Stored data entries:
======
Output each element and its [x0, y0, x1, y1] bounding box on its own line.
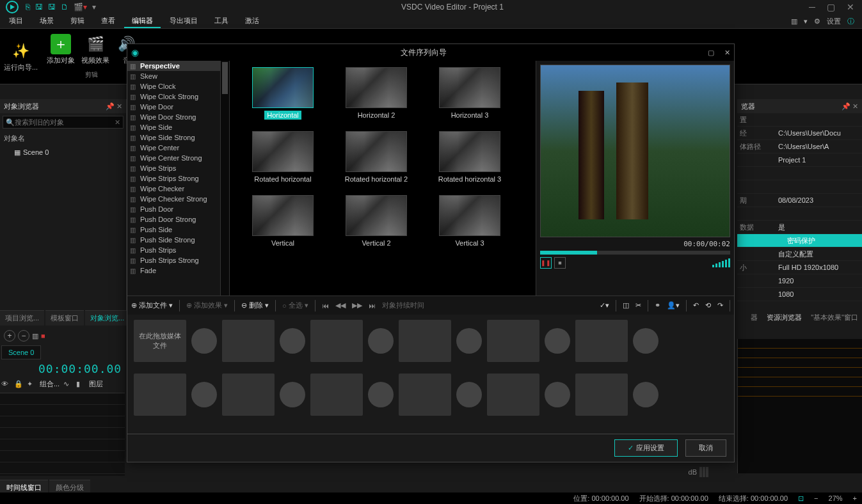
- transition-slot[interactable]: [633, 328, 658, 354]
- rotate-left-icon[interactable]: ↶: [693, 301, 699, 310]
- expand-icon[interactable]: ▾: [804, 17, 808, 26]
- qat-icon-4[interactable]: 🗋: [61, 3, 68, 12]
- effect-thumbnail[interactable]: Horizontal 3: [435, 67, 505, 120]
- skip-fwd-icon[interactable]: ⏭: [369, 302, 376, 310]
- effect-item[interactable]: Wipe Door Strong: [127, 112, 229, 122]
- transition-slot[interactable]: [191, 382, 217, 407]
- effect-thumbnail[interactable]: Vertical 3: [435, 195, 505, 248]
- wave-icon[interactable]: ∿: [63, 380, 72, 388]
- transition-slot[interactable]: [545, 382, 570, 407]
- person-icon[interactable]: 👤▾: [667, 301, 680, 310]
- wizard-button[interactable]: ✨ 运行向导...: [4, 41, 38, 72]
- close-icon[interactable]: ✕: [847, 2, 854, 12]
- effect-item[interactable]: Wipe Side Strong: [127, 132, 229, 143]
- apply-button[interactable]: ✓应用设置: [614, 439, 678, 457]
- drop-slot[interactable]: [575, 374, 628, 416]
- volume-icon[interactable]: [712, 258, 730, 267]
- zoom-out-icon[interactable]: −: [814, 494, 818, 502]
- tab-object-browser[interactable]: 对象浏览...: [85, 310, 130, 326]
- forward-icon[interactable]: ▶▶: [352, 301, 362, 310]
- effect-item[interactable]: Perspective: [127, 61, 229, 71]
- effect-list-scrollbar[interactable]: [220, 61, 229, 295]
- cut-icon[interactable]: ✂: [635, 301, 641, 310]
- effect-thumbnail[interactable]: Rotated horizontal: [248, 131, 318, 184]
- property-row[interactable]: 期08/08/2023: [737, 194, 862, 207]
- effect-item[interactable]: Wipe Clock Strong: [127, 91, 229, 102]
- transition-slot[interactable]: [633, 382, 658, 407]
- media-drop-area[interactable]: 在此拖放媒体文件: [127, 315, 734, 434]
- transition-slot[interactable]: [368, 328, 394, 354]
- barcode-icon[interactable]: ▥: [32, 332, 38, 340]
- combo-label[interactable]: 组合...: [40, 379, 60, 389]
- stop-button[interactable]: ■: [554, 257, 566, 269]
- lock-icon[interactable]: 🔒: [14, 380, 23, 388]
- rp-tab-2[interactable]: 资源浏览器: [763, 310, 806, 325]
- rewind-icon[interactable]: ◀◀: [335, 301, 346, 310]
- qat-icon-5[interactable]: 🎬▾: [74, 3, 87, 12]
- property-row[interactable]: 经C:\Users\User\Docu: [737, 127, 862, 140]
- rp-tab-3[interactable]: "基本效果"窗口: [807, 310, 862, 325]
- transition-slot[interactable]: [280, 328, 305, 354]
- qat-icon-2[interactable]: 🖫: [35, 3, 43, 12]
- record-icon[interactable]: ■: [41, 332, 45, 340]
- drop-slot[interactable]: [310, 320, 363, 362]
- transition-slot[interactable]: [191, 328, 217, 354]
- effect-item[interactable]: Wipe Strips Strong: [127, 173, 229, 184]
- crop-icon[interactable]: ◫: [623, 301, 629, 310]
- help-icon[interactable]: ⓘ: [847, 17, 854, 26]
- effect-item[interactable]: Push Side: [127, 224, 229, 235]
- tree-item-scene[interactable]: ▦Scene 0: [0, 146, 126, 159]
- rotate-right-icon[interactable]: ↷: [717, 301, 723, 310]
- settings-label[interactable]: 设置: [827, 17, 841, 26]
- effect-list[interactable]: PerspectiveSkewWipe ClockWipe Clock Stro…: [127, 61, 230, 295]
- drop-slot[interactable]: [310, 374, 363, 416]
- property-row[interactable]: 体路径C:\Users\User\A: [737, 140, 862, 154]
- minimize-icon[interactable]: ─: [809, 2, 815, 12]
- effect-thumbnail[interactable]: Vertical: [248, 195, 318, 248]
- eye-icon[interactable]: 👁: [1, 380, 10, 388]
- rotate-90-icon[interactable]: ⟲: [705, 301, 711, 310]
- dialog-close-icon[interactable]: ✕: [724, 49, 730, 57]
- transition-slot[interactable]: [368, 382, 394, 407]
- select-all-button[interactable]: ○全选 ▾: [282, 301, 308, 310]
- video-fx-button[interactable]: 🎬 视频效果: [81, 34, 109, 65]
- drop-slot[interactable]: [487, 374, 539, 416]
- add-object-button[interactable]: ＋ 添加对象: [47, 34, 75, 65]
- drop-slot[interactable]: [487, 320, 539, 362]
- zoom-in-icon[interactable]: +: [853, 494, 857, 502]
- dialog-maximize-icon[interactable]: ▢: [708, 49, 714, 57]
- scene-tab[interactable]: Scene 0: [1, 345, 41, 359]
- effect-thumbnail[interactable]: Rotated horizontal 3: [435, 131, 505, 184]
- bars-icon[interactable]: ▮: [76, 380, 85, 388]
- effect-item[interactable]: Push Door: [127, 204, 229, 214]
- property-row[interactable]: 数据是: [737, 221, 862, 234]
- menu-activate[interactable]: 激活: [237, 15, 267, 28]
- menu-view[interactable]: 查看: [93, 15, 123, 28]
- maximize-icon[interactable]: ▢: [827, 2, 835, 12]
- property-row[interactable]: 密码保护: [737, 234, 862, 248]
- menu-tools[interactable]: 工具: [207, 15, 236, 28]
- effect-thumbnail[interactable]: Horizontal: [248, 67, 318, 120]
- effect-item[interactable]: Push Side Strong: [127, 235, 229, 245]
- menu-scene[interactable]: 场景: [32, 15, 61, 28]
- effect-thumbnail[interactable]: Vertical 2: [341, 195, 411, 248]
- effect-item[interactable]: Push Door Strong: [127, 214, 229, 224]
- transition-slot[interactable]: [280, 382, 305, 407]
- drop-slot[interactable]: [399, 374, 451, 416]
- remove-button[interactable]: −: [18, 330, 29, 342]
- duration-button[interactable]: 对象持续时间: [382, 301, 424, 310]
- add-file-button[interactable]: ⊕添加文件 ▾: [131, 301, 173, 310]
- transition-slot[interactable]: [545, 328, 570, 354]
- effect-item[interactable]: Wipe Center Strong: [127, 153, 229, 163]
- transition-slot[interactable]: [456, 328, 482, 354]
- add-button[interactable]: +: [4, 330, 15, 342]
- effect-item[interactable]: Wipe Checker: [127, 184, 229, 194]
- delete-button[interactable]: ⊖删除 ▾: [241, 301, 269, 310]
- effect-thumbnail[interactable]: Horizontal 2: [341, 67, 411, 120]
- property-row[interactable]: [737, 207, 862, 221]
- pause-button[interactable]: ❚❚: [540, 257, 552, 269]
- effect-item[interactable]: Skew: [127, 71, 229, 81]
- effect-thumbnail[interactable]: Rotated horizontal 2: [341, 131, 411, 184]
- effect-item[interactable]: Wipe Side: [127, 122, 229, 132]
- clear-icon[interactable]: ✕: [115, 118, 120, 127]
======
• Task directions
Look through the entries above. Copy each line in which the string "Rotated" occurs.

• Reply to the task
- effect-thumbnail[interactable]: Rotated horizontal: [248, 131, 318, 184]
- effect-thumbnail[interactable]: Rotated horizontal 3: [435, 131, 505, 184]
- effect-thumbnail[interactable]: Rotated horizontal 2: [341, 131, 411, 184]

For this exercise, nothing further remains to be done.